А теперь его звали Лео Васка, и он направлялся в маленький аргентинский порт. Размышляя о прошлом, Робин почувствовал сильное желание выпить. Достал бутылку и жадно начал глотать жидкость прямо из горлышка. Лицо его покраснело, глаза заблестели, и он задремал. В двадцать семь лет он был хорошим спортсменом и перед ним открывалась блестящая перспектива. Он был так красив, что любая мать гордилась бы внешностью такого сына, а каждая женщина могла бы его полюбить. Между тем, он лежал теперь на палубе, пьяный, грязный, с разбитыми иллюзиями, без всяких надежд на будущее. Он был наказан не по заслугам, так как вел себя благороднее, чем многие мужчины, влюбленные в чужую жену.

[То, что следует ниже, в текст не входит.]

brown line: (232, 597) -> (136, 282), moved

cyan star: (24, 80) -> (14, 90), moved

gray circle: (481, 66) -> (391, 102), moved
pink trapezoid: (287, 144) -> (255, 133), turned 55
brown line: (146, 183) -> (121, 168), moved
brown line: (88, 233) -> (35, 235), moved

«Я не хотел полюбить Лайлу, — оправдывался Робин перед самим собой в начале их знакомства. — Но ничего не мог поделать со своими чувствами. Нельзя остановить любовь, когда она приходит. Я никого не оскорблял своей страстью, ни Лайлу, ни Гревиля. Не могу понять, отчего жизнь так нелепо складывается — отчего двое людей встречаются, любят друг друга, но счастье бежит от них. Но раз так случилось, мы должны постараться выпутаться из этой истории, стараясь честно вести себя по отношению ко всем окружающим. Мне противно прятаться за углом, меня оскорбляют случайные встречи, во время которых мы делаем удивленные лица. Я ненавижу эту таинственность. И поэтому мне следует немедленно пойти к Гревилю и сознаться ему во всем. Мы обязаны это сделать ради него, а также ради нашей любви». Вначале все казалось ему очень простым. Он собирался сказать Гревилю, что Лайла и он полюбили друг друга, и надеялся, что Гревиль немедленно даст ей свободу. Со свойственной ему бесхитростной прямотой он заговорил об этом с Лайлой и поразился при виде ее бешенства.

— Глупец! — воскликнула она, и лицо Робина покрылось пунцовой краской.

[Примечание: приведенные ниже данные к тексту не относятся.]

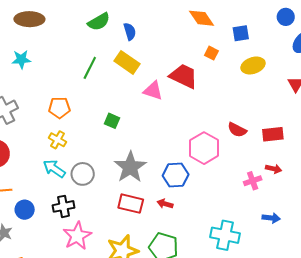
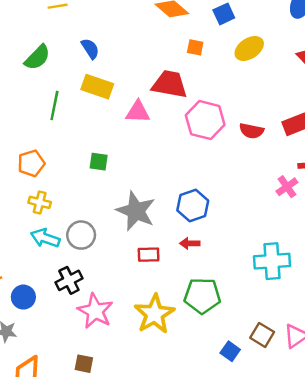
green semicircle: (99, 22) -> (37, 57), moved
pink hexagon: (204, 148) -> (205, 120), moved
red rectangle: (131, 204) -> (149, 255), size x0.7

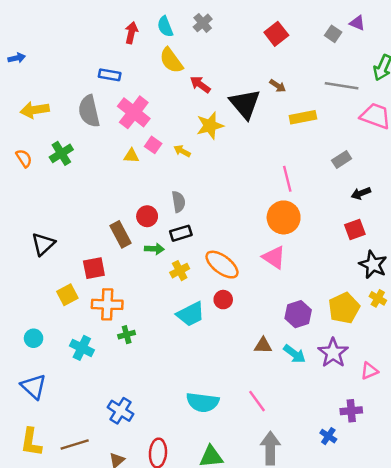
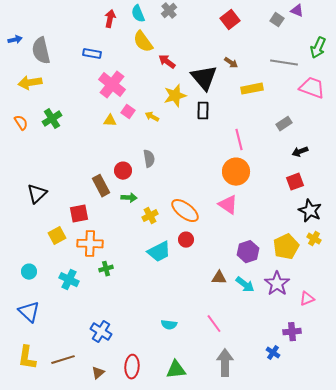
gray semicircle: (89, 111) -> (41, 51), moved
black rectangle: (181, 233) -> (203, 111), moved, turned -72
cyan semicircle: (203, 402) -> (169, 325), size x0.6

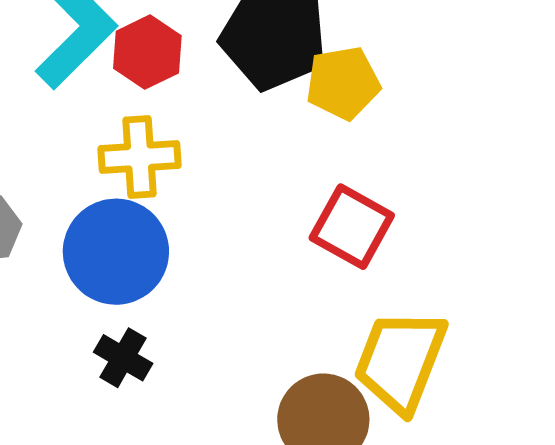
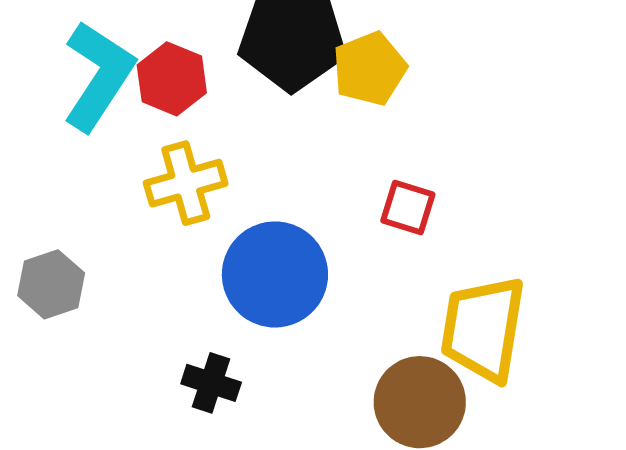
red square: (352, 227) -> (408, 208), size x0.7
blue circle: (116, 252) -> (275, 274), moved

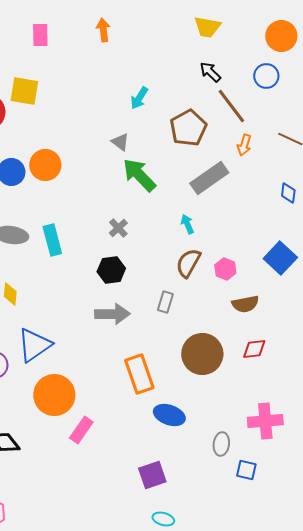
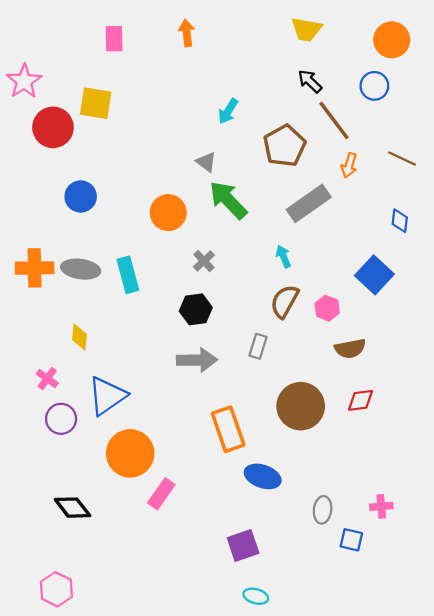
orange circle: (45, 165) -> (168, 213), moved
blue square: (280, 258) -> (374, 275), moved
pink cross: (265, 421) -> (381, 506), moved, size x0.6

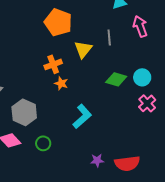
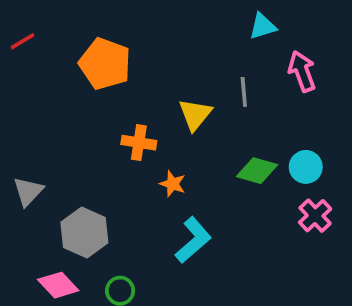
orange pentagon: (58, 22) -> (105, 64), moved
orange cross: (53, 64) -> (139, 143), turned 30
orange star: (61, 83) -> (173, 184), moved

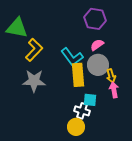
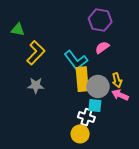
green triangle: (17, 28) -> (18, 30), size x0.6
gray circle: (98, 65) -> (98, 86), moved
gray star: (34, 81) -> (36, 85), size x0.7
pink arrow: (114, 90) -> (120, 95), turned -56

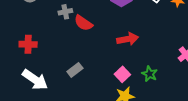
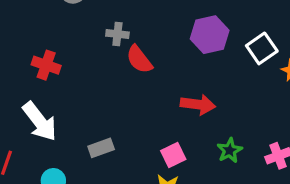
gray rectangle: (75, 70) -> (101, 148), moved
green star: (150, 74) -> (230, 150), moved

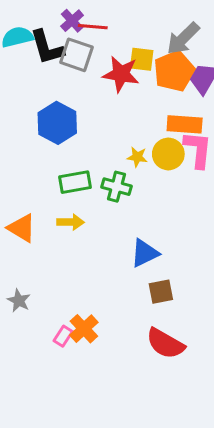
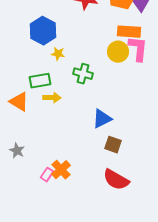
yellow star: (137, 157) -> (58, 54), moved
green rectangle: (75, 182) -> (40, 81), moved
brown square: (161, 292) -> (113, 145), turned 30

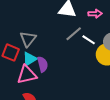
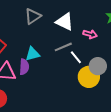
gray triangle: (28, 39) -> (33, 16), moved
cyan triangle: (30, 59) -> (33, 54), moved

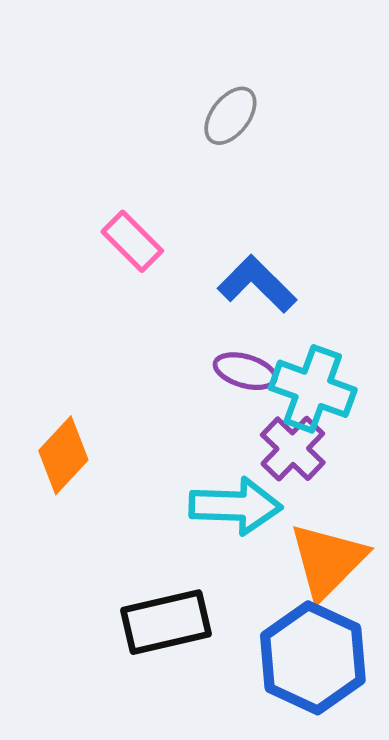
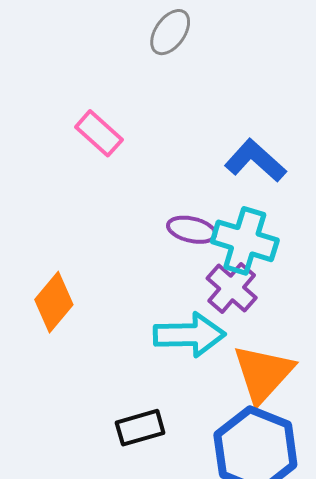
blue L-shape: (257, 284) -> (255, 161), moved
black rectangle: (166, 622) -> (140, 428), size x0.7

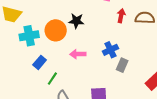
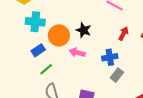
red arrow: (121, 16) -> (123, 34), moved
black star: (76, 21) -> (84, 30), moved
orange circle: (56, 30) -> (59, 35), moved

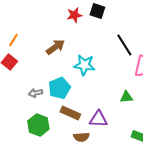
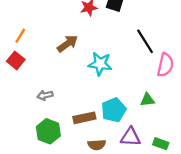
cyan pentagon: (59, 88) -> (114, 110), moved
brown rectangle: (70, 113) -> (84, 118), turned -36
purple triangle: (98, 119) -> (130, 137), moved

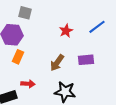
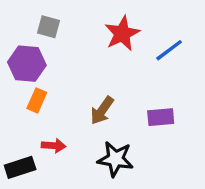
red star: (66, 31) -> (122, 33), moved, size x1.5
purple rectangle: (86, 60) -> (161, 117), moved

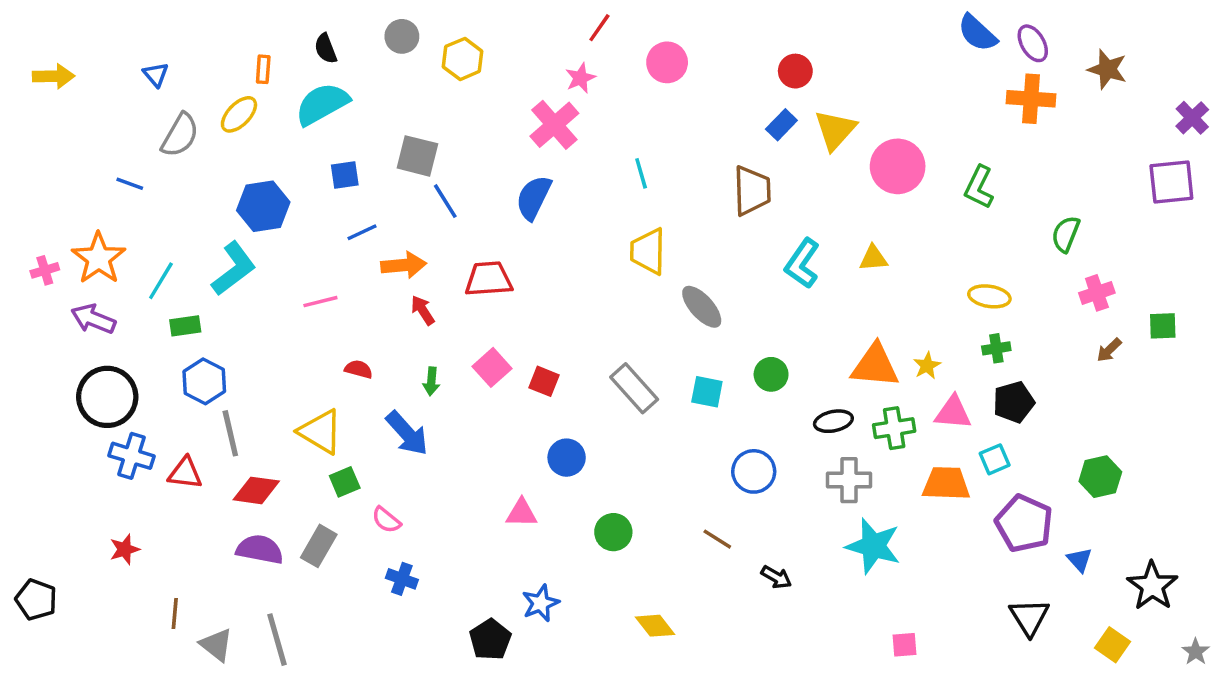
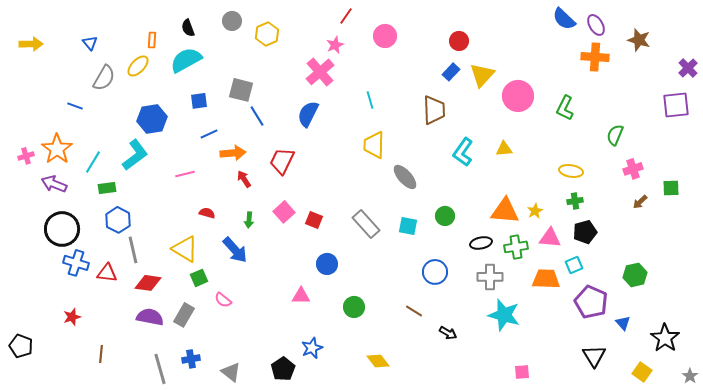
red trapezoid: (489, 279) -> (282, 161), turned -60
blue cross: (402, 579) -> (191, 359), moved, turned -30
gray triangle: (216, 645) -> (231, 372), moved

Лайла смягчилась, объяснила свое поведение, проявила нежность и даже раскаялась.

— Дорогой мой, вы испугали меня! Мне показалось, что вы уже говорили с Гревилем, поэтому я так вспылила. Пожалуйста, простите меня.

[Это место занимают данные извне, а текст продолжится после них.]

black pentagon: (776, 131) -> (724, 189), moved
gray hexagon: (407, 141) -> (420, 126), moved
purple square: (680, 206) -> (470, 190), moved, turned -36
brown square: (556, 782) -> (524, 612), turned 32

— Я, должно быть, неясно выразил свою мысль, — объяснил жалкий Робин. — Вы имели право назвать меня еще большим глупцом. Мне даже не приходило в голову предпринимать что-нибудь без вашего разрешения.

— Поклянитесь мне в этом, — настаивала Лайла, и Робин, конечно, поклялся.

И, наконец, наступила развязка. Как глупо и позорно все окончилось! Робин застонал во сне, и Сэм, проходящий мимо, взглянул на него и позвал Жоса Лумиса.

— Идите сюда, сэр.

Лумис вошел в маленькую, мрачную каюту. Его белые зубы ослепительно сверкали на загорелом лице. Он насмешливо улыбнулся, увидев Робина, мертвецки пьяного, лежащего наполовину свесившись со скамейки.

— Он не только пьян, сэр, — заметил Сэм, извиняясь. — Пощупайте его голову.

Лумис положил большую загорелую руку с двумя кольцами, блестевшими на указательном пальце, на лоб Робина.

— Кажется, у него лихорадка, — произнес он.

— Я тоже об этом подумал, — проворчал старый Сэм. — Бедняга едва ли выдержит.

Лумис отдернул руку. Он был приятелем Мартина. Когда-то они вместе проделали путешествие в поисках золотоносной жилы и знали цену друг другу. Робин не нравился Жосу, но он чувствовал ответственность перед Мартином.

— Перенесем его, — сказал он и взял Робина за плечи.

Вместе с Сэмом они уложили Робина в маленькой пассажирской каюте. На этом судне не было врача. Но первый матрос, выросший на островах Тихого океана, понимал кое-что во врачевании, и Жос послал за ним. Тот внимательно осмотрел Робина.